La ménopause favorise-t-telle l’apparition de l’incontinence ?

La ménopause est caractérisée par une diminution de la sécrétion hormonale qui peut avoir un impact sur l’incontinence par hyperactivité vésicale. A noter que la prise de poids, fréquente après la ménopause, exerce une pression supplémentaire sur les muscles abdominaux et pelviens qui contrôlent la fermeture de l’urètre. Mais plus généralement, c’est l’âge qui est en cause car il induit un vieillissement des tissus : les muscles abdominaux et ceux du plancher pelvien perdent de leur élasticité. On considère que 25 % des femmes de 60 à 69 ans souffrent d’incontinence et 32 % de celles de plus de 80 ans.

La maladie d’Alzheimer peut-elle être responsable d’une incontinence ?

La maladie d’Alzheimer, comme d’autres formes de démence, altère graduellement les tissus cérébraux causant chez le sujet la perte de certaines fonctions ou capacités, et notamment, parfois, celle du contrôle de la vessie et des intestins. Le patient oublie qu’il a envie d’uriner et attend trop longtemps entre deux mictions. Vous pouvez l’habituer à aller aux toilettes à heures fixes, le matin au lever, après chaque repas… si possible toutes les deux ou trois heures. Signaler la porte des toilettes par un large pictogramme constitue aussi un repère facilitant pour le patient.

Comment bien en parler sans heurter l’intimité ?

L’incontinence est souvent difficile à évoquer, pour la personne qui en souffre comme pour les proches qui l’accompagnent. Pourtant, c’est loin d’être un phénomène isolé : une femme sur quatre et un homme sur huit sont concernés à un moment ou un autre de leur vie. Il est important, aussi, de déculpabiliser la personne, et pour ses proches, de bien comprendre que l’incontinence n’est pas volontaire mais qu’elle est imputable à un dysfonctionnement des muscles ou des nerfs. Dès qu’elle est acceptée, l’échange devient plus facile et on peut trouver ensemble des solutions d’une prise en charge pour préserver au mieux la dignité de la personne, le confort et la qualité de vie de chacun.

Ma mère souffre d’incontinence depuis plusieurs semaines ; je ne sais pas quelles protections choisir et s’il existe réellement une différence d’un produit à l’autre ?

Tout dépend de l’état de santé de la personne. Est-elle active ou alitée ? Quel est son degré d’incontinence ? Souffre-t-elle d’une maladie mentale ? Prenez le temps d’en parler avec votre pharmacien : les protections sont multiples et c’est vraiment en choisissant celles les mieux adaptées que le patient va gagner en confort de vie, que vous allez simplifier votre quotidien et rationaliser la consommation des protections. Cependant, il s’agit d’une solution transitoire ou alors de dernier recours, car l’incontinence peut être traitée dans plus de deux cas sur trois.
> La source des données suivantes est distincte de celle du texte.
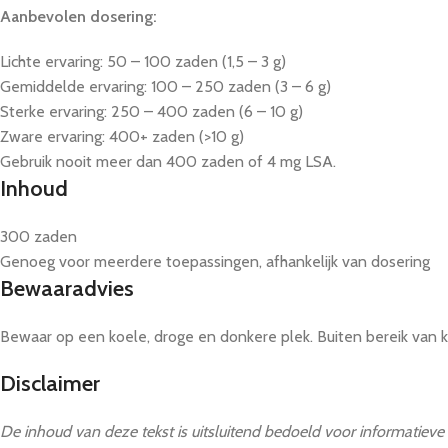
Aanbevolen dosering:
Lichte ervaring: 50 – 100 zaden (1,5 – 3 g)
Gemiddelde ervaring: 100 – 250 zaden (3 – 6 g)
Sterke ervaring: 250 – 400 zaden (6 – 10 g)
Zware ervaring: 400+ zaden (>10 g)
Gebruik nooit meer dan 400 zaden of 4 mg LSA.
Inhoud
300 zaden
Genoeg voor meerdere toepassingen, afhankelijk van dosering
Bewaaradvies
Bewaar op een koele, droge en donkere plek. Buiten bereik van 
Disclaimer
De inhoud van deze tekst is uitsluitend bedoeld voor informatieve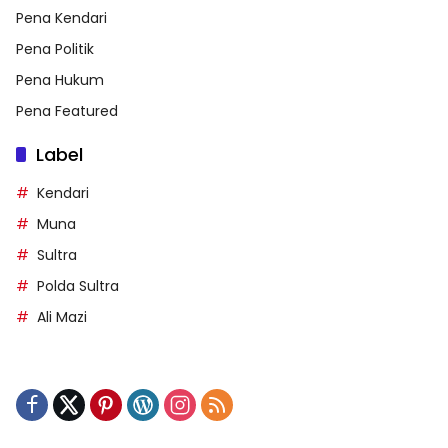
Pena Kendari
Pena Politik
Pena Hukum
Pena Featured
Label
Kendari
Muna
Sultra
Polda Sultra
Ali Mazi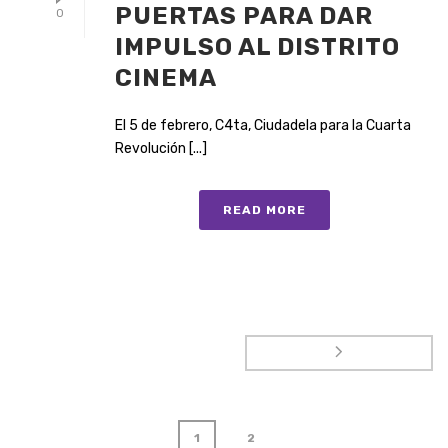
PUERTAS PARA DAR
0
IMPULSO AL DISTRITO
CINEMA
El 5 de febrero, C4ta, Ciudadela para la Cuarta
Revolución [...]
READ MORE
1
2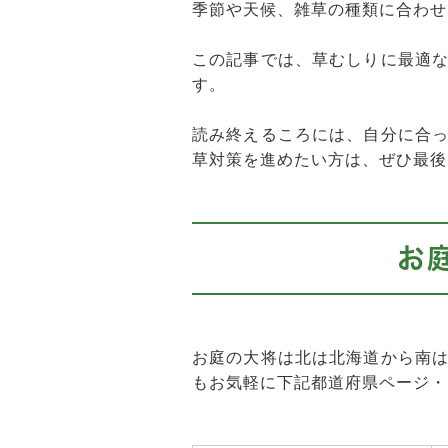
季節や天候、雑草の種類に合わせ
この記事では、草むしりに最適
す。
読み終えるころには、自分に合
草対策を進めたい方は、ぜひ最後
お
お庭の大将は北は北海道から南
もお気軽に下記都道府県ページ・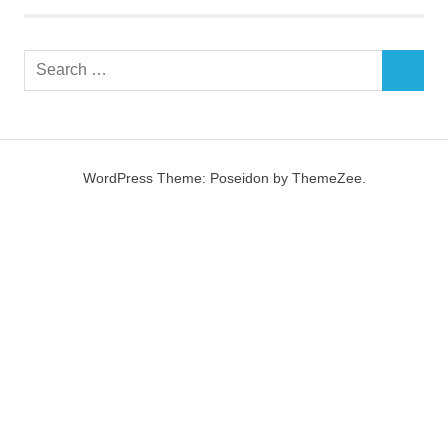
Search
SEARCH
for:
WordPress Theme: Poseidon by ThemeZee.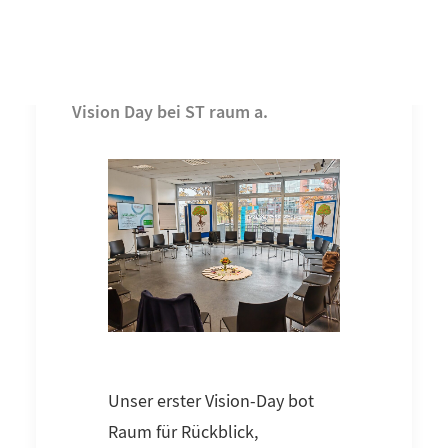
Vision Day bei ST raum a.
Unser erster Vision-Day bot
Raum für Rückblick,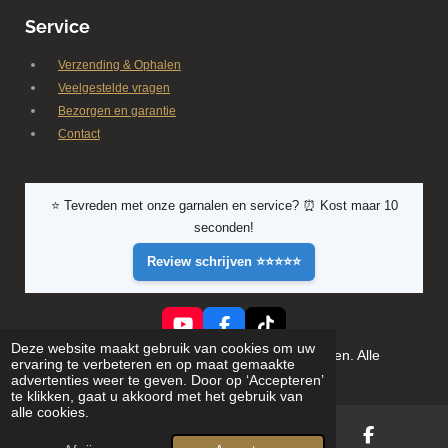
Service
Verzending & Ophalen
Veelgestelde vragen
Bezorgen en garantie
Contact
⭐ Tevreden met onze garnalen en service? ⏰ Kost maar 10
seconden!
Review schrijven ⭐⭐⭐⭐⭐
Y
F
T
Deze website maakt gebruik van cookies om uw
o
a
i
© 2026 Shrimporium - Premium aquarium garnalen. Alle
ervaring te verbeteren en op maat gemaakte
u
c
k
rechten voorbehouden
advertenties weer te geven. Door op ‘Accepteren’
T
e
T
te klikken, gaat u akkoord met het gebruik van
u
b
o
alle cookies.
b
o
k
e
o
k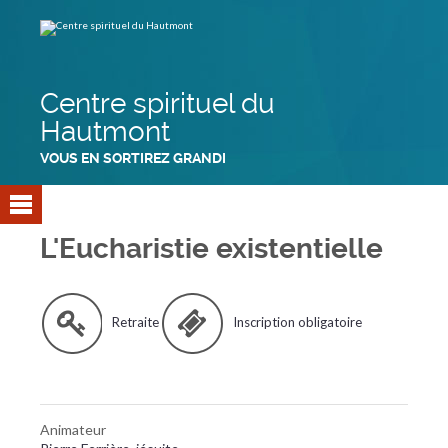
Aller
Outils
au
personnels
contenu.
|
Aller
à
la
navigation
Centre spirituel du
Hautmont
VOUS EN SORTIREZ GRANDI
L'Eucharistie existentielle
Retraite
Inscription obligatoire
Animateur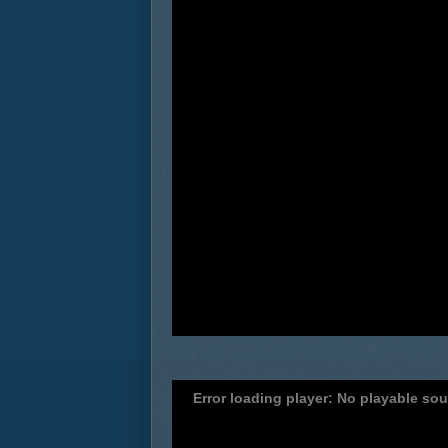
Error loading player: No playable so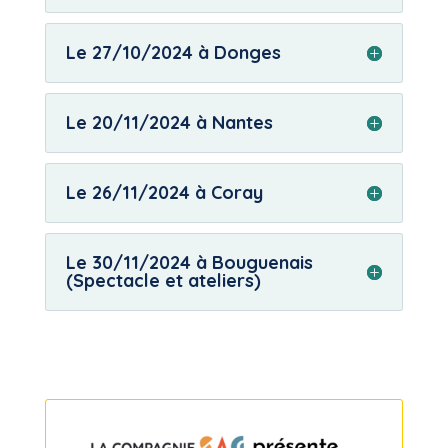
Le 27/10/2024 à Donges
Le 20/11/2024 à Nantes
Le 26/11/2024 à Coray
Le 30/11/2024 à Bouguenais
(Spectacle et ateliers)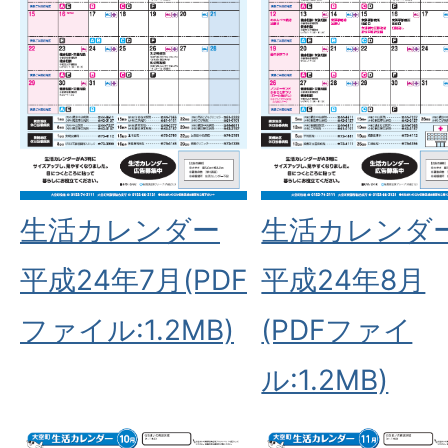
生活カレンダー
生活カレンダ
平成24年7月(PDF
平成24年8月
ファイル:1.2MB)
(PDFファイ
ル:1.2MB)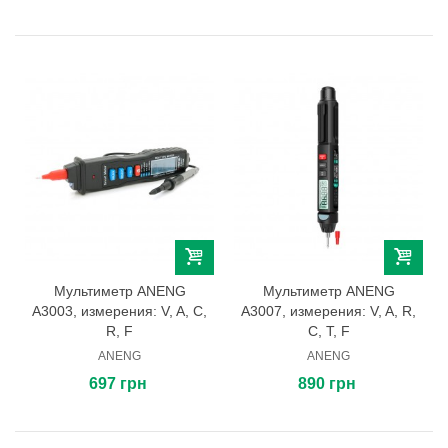
Мультиметр ANENG
Мультиметр ANENG
A3003, измерения: V, A, C,
A3007, измерения: V, A, R,
R, F
C, T, F
ANENG
ANENG
697 грн
890 грн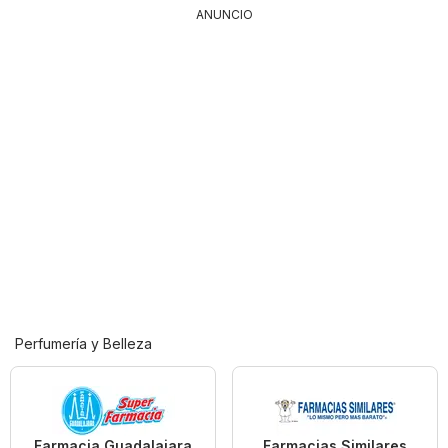
ANUNCIO
Perfumería y Belleza
Farmacia Guadalajara
Farmacias Similares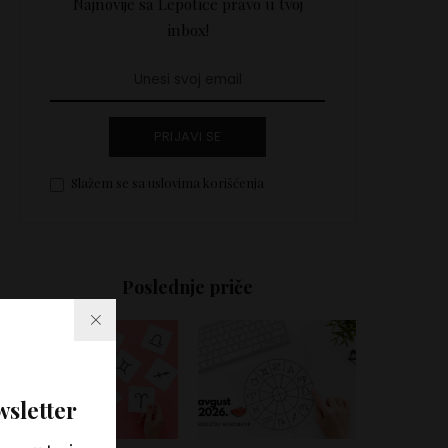
Najnovije sa Lepotice pravo u tvoj
inbox!
PRIJAVI SE
Slažem se sa uslovima korišćenja
Poslednje priče
wsletter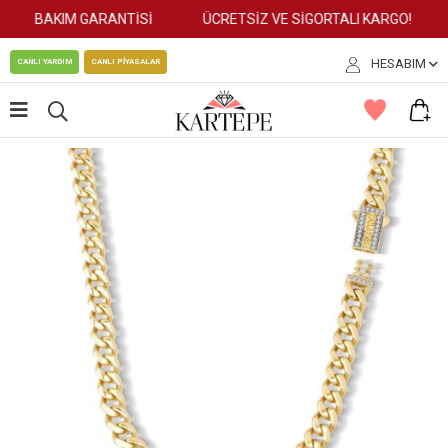
BAKIM GARANTİSİ
ÜCRETSİZ VE SİGORTALI KARGO!
HESABIM
CANLI YARDIM
CANLI PİYASALAR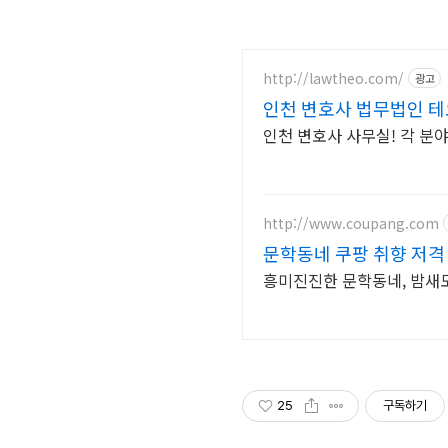
http://lawtheo.com/
광고
인천 변호사 법무법인 테오
인천 변호사 사무실! 각 분야
http://www.coupang.com
문학동네 쿠팡 취향 저격
흥미진진한 문학동네, 밤새
25
구독하기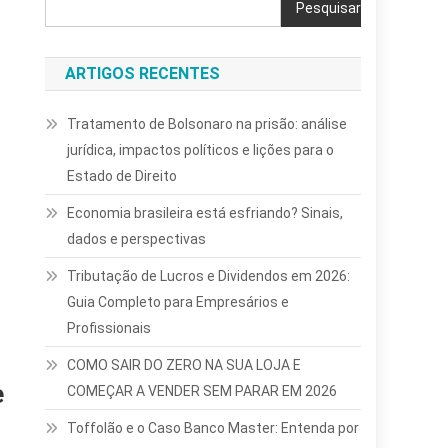
Pesquisar
ARTIGOS RECENTES
Tratamento de Bolsonaro na prisão: análise
jurídica, impactos políticos e lições para o
Estado de Direito
Economia brasileira está esfriando? Sinais,
dados e perspectivas
Tributação de Lucros e Dividendos em 2026:
Guia Completo para Empresários e
Profissionais
COMO SAIR DO ZERO NA SUA LOJA E
e
COMEÇAR A VENDER SEM PARAR EM 2026
Toffolão e o Caso Banco Master: Entenda por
Quels sont les traitements existants ?

Ils sont nombreux et varient en fonction des causes de l’incontinence. Celle-ci pourra être prise en charge par la rééducation menée par un kinésithérapeute spécialisé. Des traitements médicamenteux peuvent être préconisés pour soigner une hyperactivité vésicale. La chirurgie constitue une troisième voie : les progrès sont considérables, notamment avec le recours aux bandelettes sous-urétrales (de type TVT ou TOT) et la neuromodulation.